Abhishek Jain, Fellow and Director (Powering Livelihoods) at the Council on Energy, Environment and Water, a Delhi-based public policy think tank, speaking about the benefits of decentralised renewable energy in boosting livelihood opportunities in rural areas, said, “Among all other sectors of clean energy, DRE is creating many more jobs. It allows much more opportunity to include more jobs with per megawatt addition to renewable energy. It also has the additional benefits of increasing livelihood opportunities and thus acts as a catalyst in creating green jobs and green livelihoods.”
He told Mongabay-India, “CEEW estimates claim that if India achieves its target of 500 GW [gigawatt] of clean energy by 2030, around 3.5 million jobs will be created and majority of them would be in the rooftop solar systems, which is a part of DRE. But if we see the augmentation of livelihood opportunities, DRE can actually augment around 25 million livelihoods by 2030. This is the kind of phenomenon potential the sector has.”

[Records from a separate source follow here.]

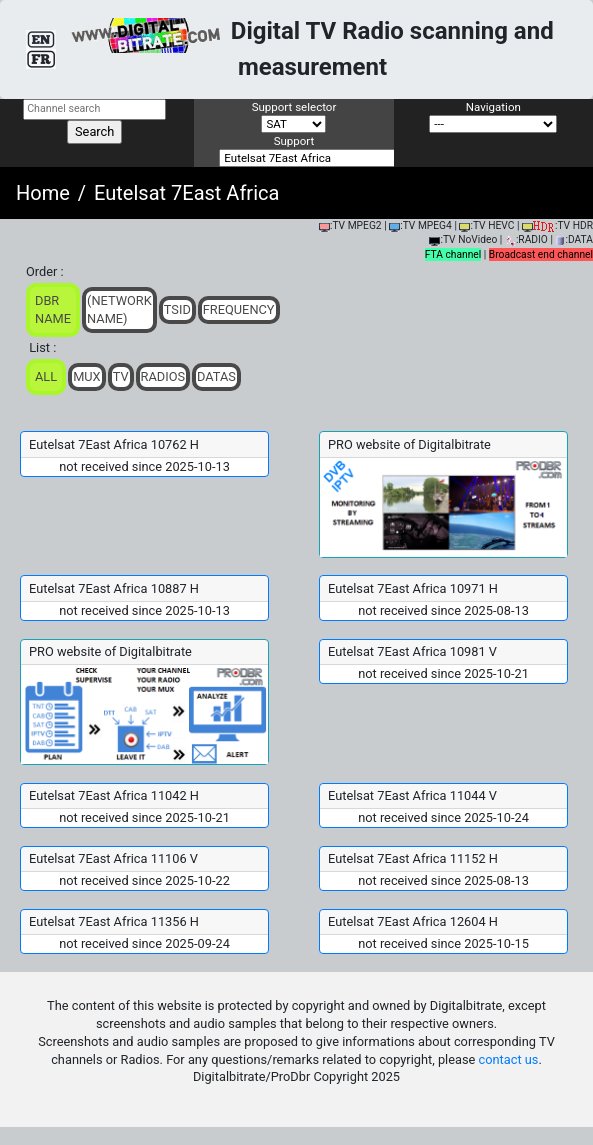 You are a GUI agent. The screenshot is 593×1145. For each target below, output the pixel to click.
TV (121, 376)
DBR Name (53, 309)
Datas (216, 376)
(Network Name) (119, 309)
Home (43, 193)
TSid (177, 309)
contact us (509, 1059)
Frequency (239, 309)
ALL (46, 376)
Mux (87, 376)
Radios (163, 376) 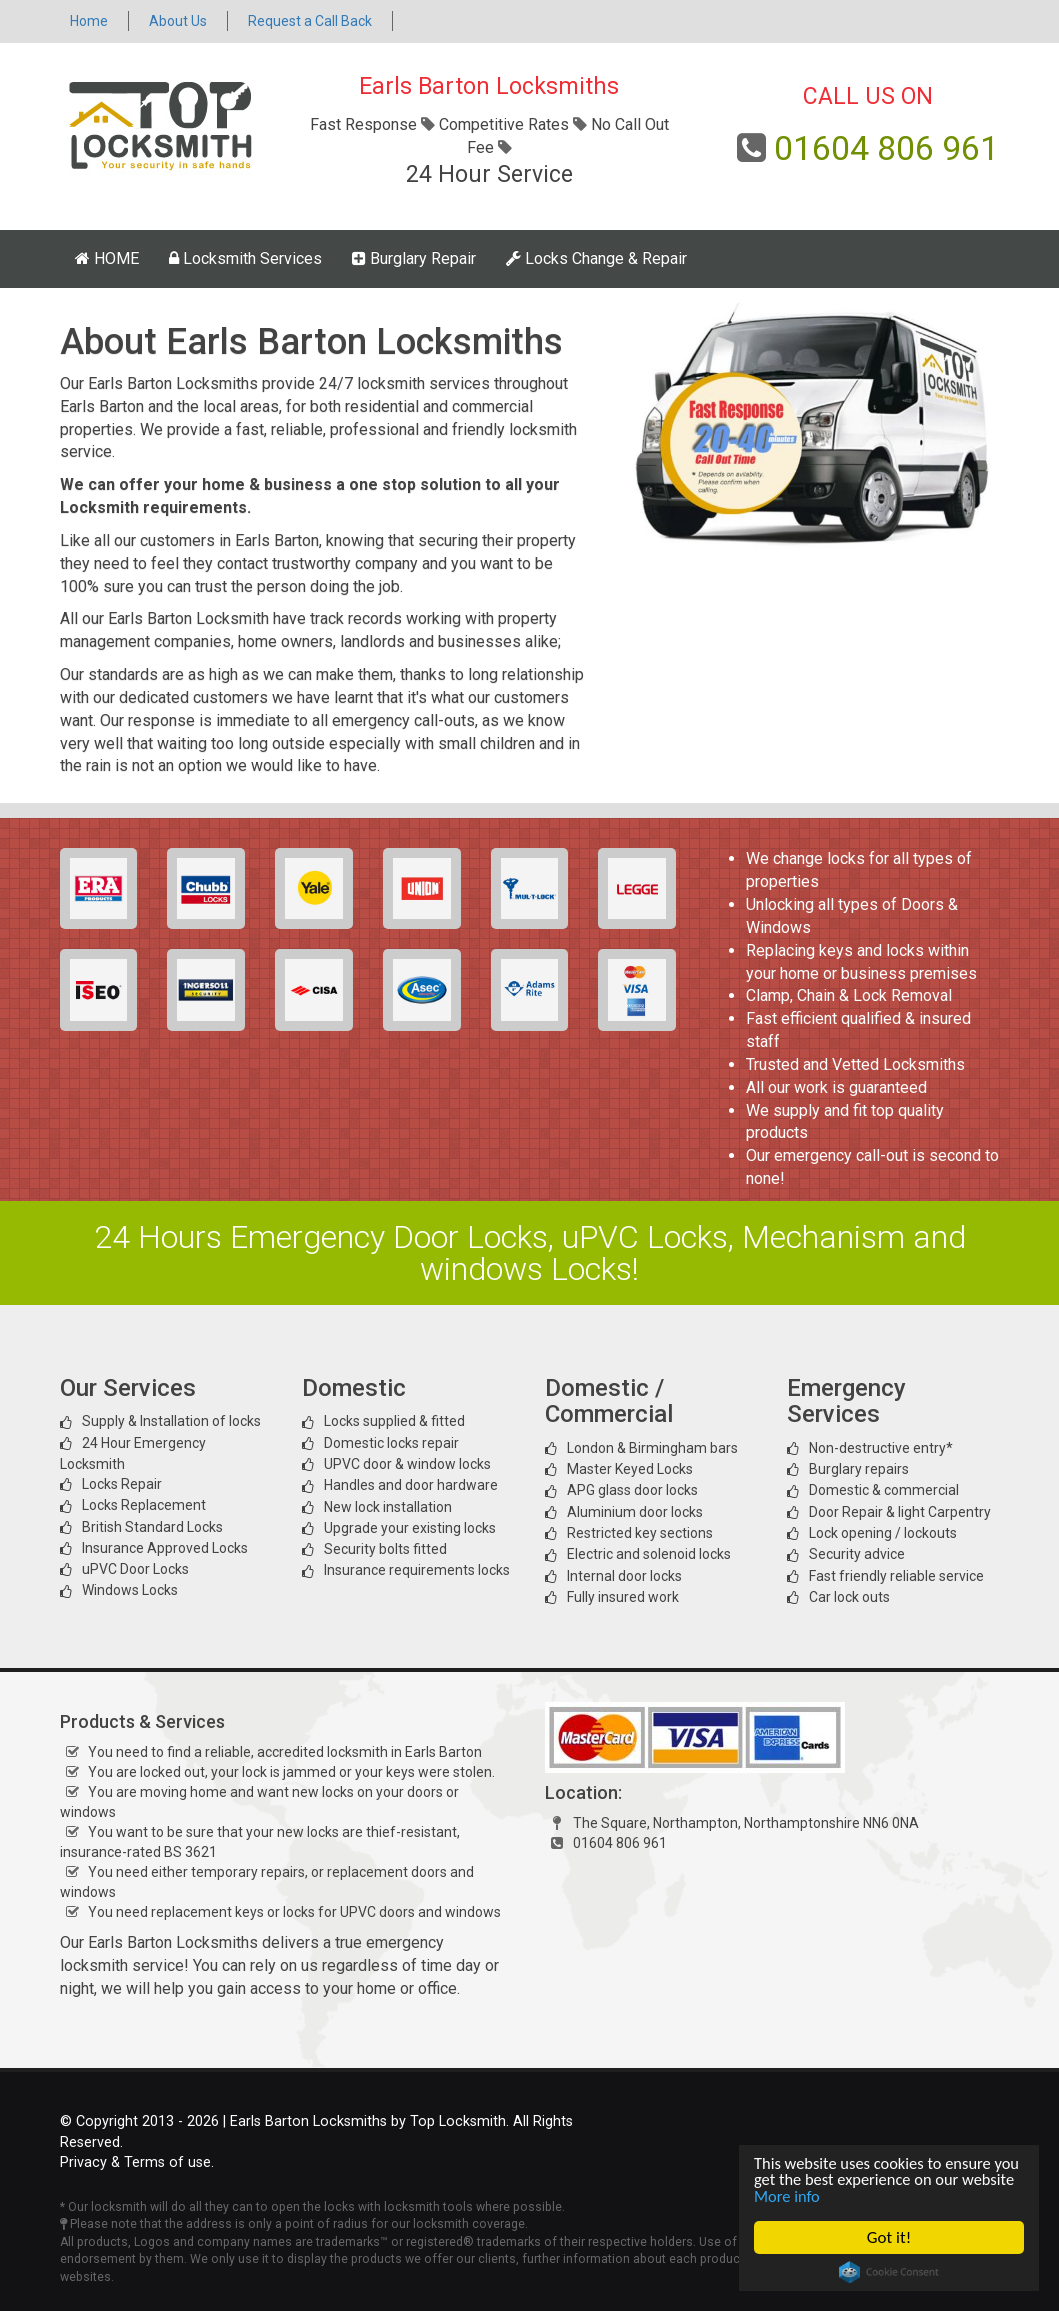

According to the Powering Jobs report by Power For All, among the five countries surveyed, India had the lowest participation of women in the workforce in the DRE sector. In India, the total share of women working in the DRE sector was 20 percent in 2021, a drop from 23 percent in 2019.
The participation rate also differs in different segments of decentralised solar systems, noted the report. The share of semi-skilled women is highest in mini-grid systems while the commercial and industrial setups have the highest number of skilled women in the workforce.
The report also talked about the a significant pay discrepancy between men and women employees in the sector. According to the results of the report, “Women in the DRE sector earn only 80% of what their male counterparts earn. The highest pay gap exists for top management staff at 60%, while unskilled women DRE workers in India have the lowest pay gap at 96% of the male wage. India has one of the widest gender pay gaps in the world.”
“There is no dearth of women with acumen and talent to perform well in the DRE sector. We need to look at the existing institutions in rural areas, be it rural livelihood agencies or Self Help Groups which need to be mobilised for training and skill development of the women workforce there. This can facilitate the scaling up of business opportunities for them. We also need to see the flexibility and kind of support they require to thrive in this sector,” said Surabhi Rajagopal, Senior Program Manager, SELCO Foundation.
Upendra Bhatt, CEO, co-founder of cKinetics, a sustainability and capital advisory firm. He said that decentralised renewable energy solutions in fact have the potential to create more jobs in rural areas and can actually work towards reversing migration.
“DRE is actually a spectrum of solutions. We often see migration of communities from rural areas to urban areas. DRE with its potential can help in reversing the migration. We just need right policy thrust and a market direction clarity to meet our targets to expand the success of the technology in India.”